Magneti Marelli, rabbia infinita

Magneti Marelli, rabbia infinita

Adriana Pollice -
Oggi i lavoratori della Pcma Magneti Marelli sono davanti ai cancelli dello stabilimento Fiat di Pomigliano d’Arco a fare volantinaggio: sono la maggiore realtà produttiva dell’indotto campano dopo la Fma di Pratola Serra, e rischiano di morire nel silenzio generale, effetto collaterale del piano Marchionne. «La Panda – spiega Vincenzo Chianese, delegato Fiom -, unica produzione rimasta nel napoletano, non ha portato nessuno sviluppo ma è solo lo strumento per cancellarci.

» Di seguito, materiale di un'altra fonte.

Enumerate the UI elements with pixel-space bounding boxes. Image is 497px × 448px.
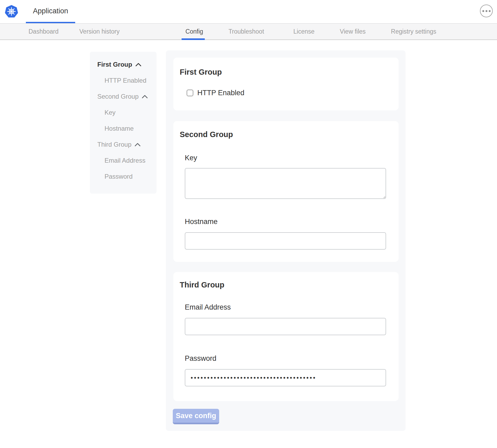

Quando sarà rimasta solo la fabbrica di Pomigliano potranno dire, come hanno già fatto con Termini Imerese, che è una cattedrale nel deserto e chiudere pure quella». Ai colleghi del Gianbattista Vico chiedono il blocco dello straordinario in preparazione di uno sciopero che fermi la produzione dell’utilitaria.

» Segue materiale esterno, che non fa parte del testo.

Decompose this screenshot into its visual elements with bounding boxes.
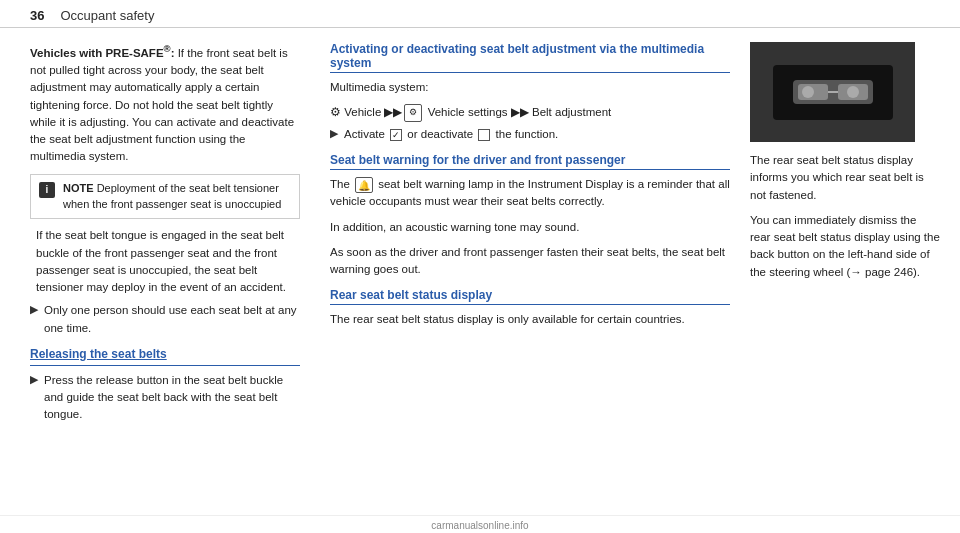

Acquisito per una cifra simbolica dal Gruppo Fiat, lo stabilimento partenopeo è l’unico sopravvissuto ai tre che, con Marcianise e Caivano, costituivano il polo Ergom in Campania: 1.080 dipendenti, più una trentina di lavoratori dei servizi, producevano plance, consolle, paraurti e sistemi di alimentazione spaziando dai furgoni alle vetture di lusso. In particolare erano all’avanguardia per lo stampaggio. Con l’avvento di Fabbrica Italia Pomigliano, metà dei lavoratori sarebbero dovuti finire nel perimetro Fip, gli altri riconverti con una nuova missione produttiva che non è mai arrivata. Nel frattempo sono passati quattro anni di cassa integrazione, che a luglio potrebbe finire lasciandoli per strada. Quello che c’era negli accordi è rimasto lettera morta: nel Gianbattista Vico sono finiti in circa 230 a fare componentistica per la Panda (che al 60% continua ad arrivare dalla Polonia), per gli altri il tempo passa tra una riunione in regione e un aggiornamento a data da destinarsi. La scorsa settimana l’ultima: «Un’altra perdita di tempo. Nessun piano industriale, la novità era la possibilità di essere ricollocati in altre aziende. Dei 158 lavoratori assunti, 108 devo provenire dal bacino di operai delle produzioni tessili dismesse della zona. Quello che resta sono poche unità, soprattutto quadri. Se nel 2014 la fabbrica prende il volo…se siamo vivi nel 2014».
Per ora in 120 lavorano a plance e paraurti del Ducato realizzato in Brasile, l’ultima produzione rimasta alla Ex Ergom: due turni per tre giorni, tre o quattro settimane al mese se c’è richiesta. La situazione è talmente esplosiva che persino i sindacati firmatari si sono accodati alla protesta dei lavoratori. Mercoledì scorso sono andati a bloccare per l’intero giorno il varco merci dello stabilimento di Pomigliano: tensione con la polizia che li riprendeva, un operai fermato e poi rilasciato. Il ministro del Lavoro, Elsa Fornero, ha chiarito che il fondo nazionale della cassa integrazione si è ormai esaurito e i lavoratori campani sono stanchi dei piani Marchionne, rimandati a una futura età dell’oro dell’auto. «È il momento che i problemi dell’indotto diventino un affare che riguarda tutta la Fiat, a cominciare dagli stabilimenti dove si produce – prosegue Chianese – Noi, invece, siamo finiti nell’oblio. L’accordo Fabbrica Italia includeva piani anche per la Pcma e per la Fma. Adesso Fip è confluita in Fiat Group Automobiles, ma nel passaggio non si dice più nulla delle nostre strutture». Il nodo, infatti, è lo stesso: tenere in Campania la sola produzione della Panda non potrà bastare per tutto il bacino di lavoratori. Nel napoletano si realizzavano le Alfa Romeo (migrata negli impianti del nord), la Magneti Marelli produceva componenti per la Lancia Ypsilon che si faceva in Sicilia e per l’Alfa 159 che non si fa più. «Una vettura di classe A è poco lavorata e poco rifinita, era chiaro fin dall’inizio che non avrebbe saturato i livelli occupazionali. I sindacati morbidi hanno provato a smorzare la lotta tenendoci nel perimetro della nostra fabbrica, assecondando la politica della regione e della Fiat di dilatare i tempi fino all’epilogo, la rabbia però è troppo forte. Vogliamo che i delegati di Pomigliano vengano alla Pcma a lottare con noi».